Tuesday, January 17, 2012

IPC press statement 17.01.12



The Independent Pub Confederation (IPC) – an important umbrella organisation for publicans, consumers and small brewers – today warned Ministers not to deviate from the action plan laid out by MPs in a debate on pub companies in the House of Commons last week, if they wanted to secure the future of thousands of individual small businesses.

After 7 years and 4 Inquiries into the imbalance of power between pub companies and their lessees, the Select Committee rightly recommended that the Government fulfil its promise to consult on the content and legal status of a Code of Practice, and recommended this include anoption for tenants to be freed from the beer tie and introduce an independent adjudicator.

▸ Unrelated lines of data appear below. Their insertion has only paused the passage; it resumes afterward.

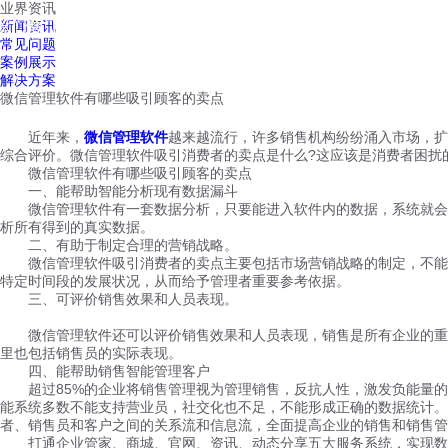
业界资讯
红鹰工作手机
新闻资讯
首页
视频介绍
红鹰功能
云客服
常见问题
案例展示
解决方案
微信管理软件有哪些吸引顾客的卖点
近年来，
微信管理软件
越来越流行，许多销售机构纷纷涌入市场，扩
综合评价。微信管理软件吸引消费者的卖点是什么?这应该是消费者困扰
微信管理软件有哪些吸引顾客的卖点
一、能帮助智能分析现有数据漏斗
微信管理软件有一套数据分析，只要能进入软件内的数据，系统就会自
析所有得到的真实数据。
二、有助于制定合理的营销战略。
微信管理软件吸引消费者的卖点主要包括市场营销战略的制定，不能全
特定时间段的发展状况，从而给予管理者重要参考依据。
三、可评价销售效果和人员表现。
微信管理软件还可以评价销售效果和人员表现，销售是所有企业的重要
里也包括销售员的实际表现。
四、能帮助销售智能管理客户
超过85%的企业将销售管理视为管理销售，反抗人性，激发负能量的C
能系统多数不能支持营业员，社交化也不足，不能形成正确的数据统计。
者、销售员和客户之间的关系流和信息流，全面提高企业的销售和销售管
打通企业管家、商城、官网、资讯、动态分享五大服务系统，实现数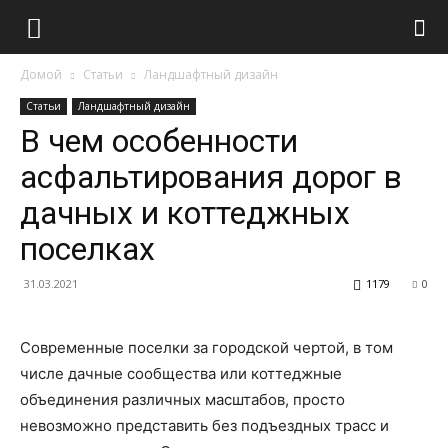
Домой
Статьи
Ландшафтный дизайн
Статьи
Ландшафтный дизайн
В чем особенности
асфальтирования дорог в
дачных и коттеджных
поселках
31.03.2021
1179
0
Современные поселки за городской чертой, в том
числе дачные сообщества или коттеджные
объединения различных масштабов, просто
невозможно представить без подъездных трасс и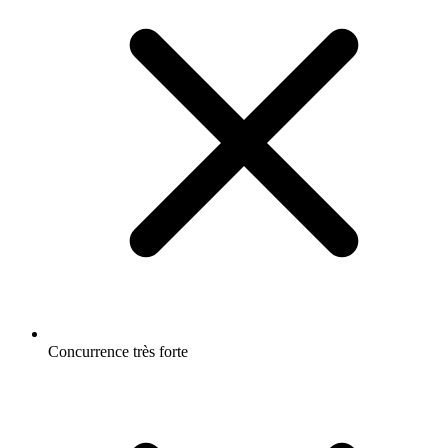
Concurrence très forte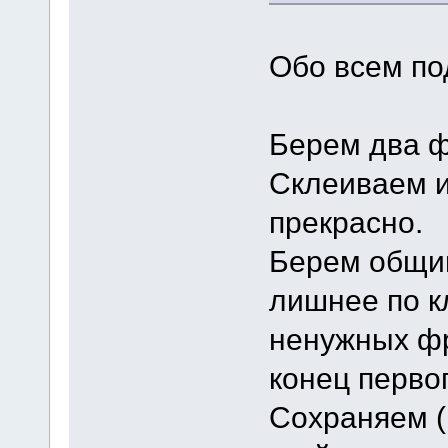
Обо всем по
Берем два ф
Склеиваем и
прекрасно.
Берем общий
лишнее по к
ненужных фр
конец перво
Сохраняем (к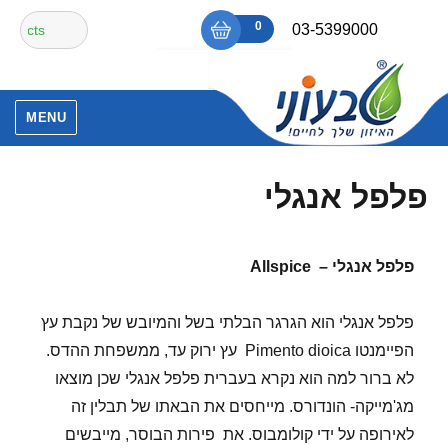
Ski
חיפוש
0
₪0
03-5399000
t
עבור:
conten
אין מוצרים בסל הקניות.
MENU
פלפל אנגלי
פלפל אנגלי –
Allspice
פלפל אנגלי הוא הגרגר הבלתי בשל והמיובש של נקבת עץ
הפיימנטו Pimento dioica עץ ירוק עד, ממשפחת ההדס.
לא ברור למה הוא נקרא בעברית פלפל אנגלי שכן מוצאו
מג'מייקה- הונדורס. מייחסים את הבאתו של תבלין זה
לאירופה על ידי קולומבוס. את פירות הבוסר, מייבשים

This was rejected by the Government, which instead accepted alternative proposals for self-regulation presented by the pub companies. These proposals were not endorsed by any member of the IPC and had not been shared in full with key stakeholders responsible for delivering them. A Freedom of Information Act request by LibDem MP and Chair of the All Party Parliamentary Save the Pub Group, Greg Mulholland revealed that the Government’s response to the Select Committee’s recommendations had been to cut and paste – including typographical errors – from a report by the BBPA.

This dismissal out of hand of the authoritative, exhaustive and well thought through report by the Select Committee was roundly condemned by MPs from all sides in last week’s debate. MPs unanimously agreed a motion calling on the Government to continue to monitor the behaviour of pub companies and to review progress to deliver a robust self regulatory framework by autumn 2012.

In a separate letter to all stakeholders, Ed Davey MP, Minister for Employment Relations, Consumer and Postal Affairs, makes clear that he expects the BBPA to enter into meaningful dialogue to address the issues of concern to lessees, including rent setting, AWP machines and exclusive purchase agreements. The IPC wrote to the BBPA offering to meet to discuss its agenda for reform in September 2011 – a reply has yet to be received.

Bill Sharp, Chairman of the IPC, said:

“All of our members – and the public at large – have a right to be very angry at the approach taken by Mr Davey. The Select Committee’s recommendations were not taken lightly and were the result of a very thorough investigation. They would – if adopted – lead the way to much needed change in pub sector and to the survival of many more of our local pubs.

“The IPC has always said it stands ready to engage constructively with all parties to deliver a final, lasting solution to the problems which have bedevilled our sector for so long. Unfortunately, our experience is that nothing will happen unless there is political pressure to deliver it and that is why the Parliament-backed review in Autumn 2012 is so vital. What we need now is a clear statement from the Minister setting out how he intends to work with the Select Committee to commission that review, its remit and timetable for action. Only then will individual lessees know that Ed Davey MP is concerned about their position too.”